I don't quite understand this one, because Sean said that CIA is covered on all things of the Biba model. That is true, but the main focus of the Biba model is integrity. So when you see that, you'll see that question, you'll go, oh, okay, so which one is it? And you might bite off on the accountability one just because, well, that doesn't seem right, so I'll pick one that doesn't make any sense. Don't do that. Throw that one out, okay, cause that one's the wrong one. But again, when you're dealing with integrity in the Biba model, it ensures that data integrity is maintained and preventing unauthorized modifications. Okay, so you need to make sure you understand that concept.

Speaker 1: 38:34 

Okay, now we'll go to give you one more quick question. So this is what I didn't talk about is the star property.
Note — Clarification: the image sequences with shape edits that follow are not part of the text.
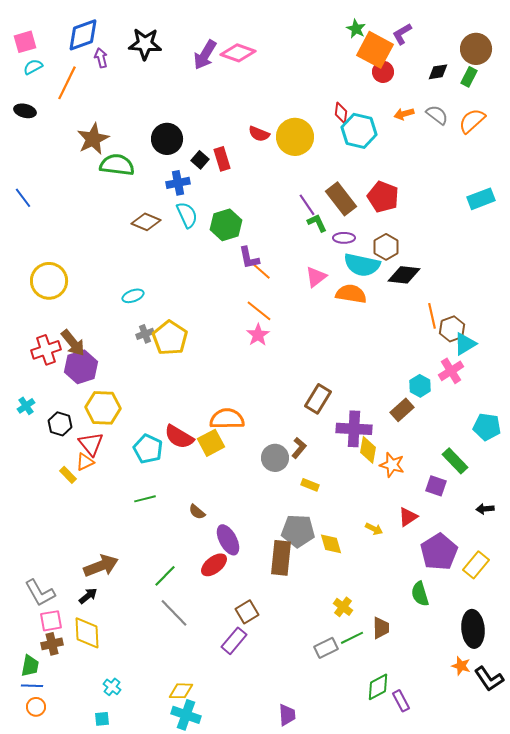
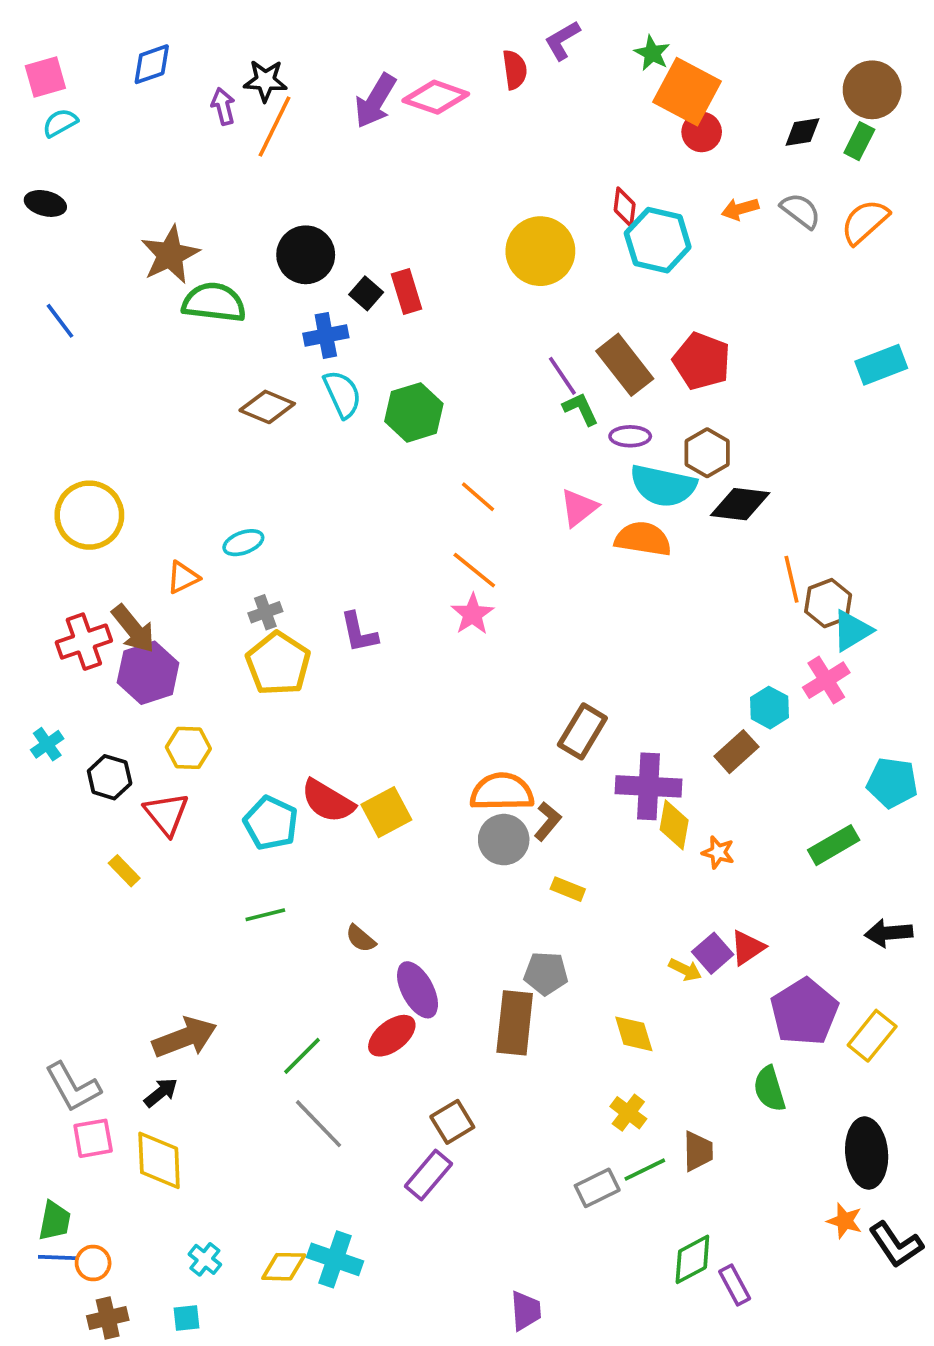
purple L-shape: (402, 34) -> (562, 40), moved
blue diamond: (83, 35) -> (152, 64), size x0.7
black star: (145, 44) -> (265, 81), size x0.7
purple arrow: (101, 58) -> (223, 106), moved
orange line: (67, 83) -> (275, 126), moved
red semicircle: (259, 134) -> (515, 70), moved, turned -120
blue line: (23, 198) -> (60, 321), moved
purple L-shape: (249, 258) -> (359, 632), moved
yellow pentagon: (170, 338) -> (278, 664), moved
yellow hexagon: (103, 408) -> (188, 748), size x0.7
orange semicircle: (227, 419) -> (502, 792), moved
green rectangle: (455, 461) -> (834, 845), turned -76
orange triangle: (85, 462) -> (183, 577), moved
orange star: (392, 465) -> (718, 852), size x0.7
purple square: (436, 486) -> (713, 953), moved, turned 30
black arrow: (485, 509) -> (889, 933), size x1.4
gray pentagon: (298, 531) -> (546, 973), size x0.7
yellow diamond: (331, 544) -> (634, 1034), moved
brown cross: (52, 644) -> (108, 1318), moved
yellow diamond: (181, 691) -> (284, 1267), moved
orange circle: (36, 707) -> (93, 1263), moved
cyan cross: (186, 715) -> (335, 1259), moved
But which security model enforces? Simple security property or and the star property? Now you go through this and go all right. Well, I haven't heard of any of these and I haven't mentioned the star property, but we'll kind of quickly go into that. Where the Bell-Laputa model is A, clark-wilson model is B, brewer-kapp theorem right, not the model, but the theorem of the framework is C, and then the non-interference model Okay, so the Bell-Laputa model does enforce simple security property, which basically means no read up, and the star property, which is no write down.

Speaker 1: 39:18 

I didn't say that in our training today, but that is another term they will use as well. So this is why you have to understand some of these different various terms that are out there, because that isn't something that's real simple to you and reading the book that you deal with, from ISC squared around, the CISSP will talk about some of these the simple security property and the star property. But they ensure that the subject can read only the information at the same or lower security levels, while the star property ensures that the subject can only write information in the same or higher security level, and you have to have that ability. But so, again, when you're coming to simple security is no read and the star property is no write down. So no read up is the simple, no write down is the star.

Speaker 1: 40:04 

Okay, so those are a couple of questions. As you see from the various models, again, at the end of the day, the ultimate goal is to pass CISP. You don't need to get a hundred, you just need to pass and when you're focusing on the models, understand the key concepts around them and that will help you at least be able to navigate some of the questions you may anticipate seeing on the CISSP exam. All right, that's all I have for today. I hope you all have a wonderful, beautiful day, wherever you're at on the globe, and we will catch you on the flip side, see ya.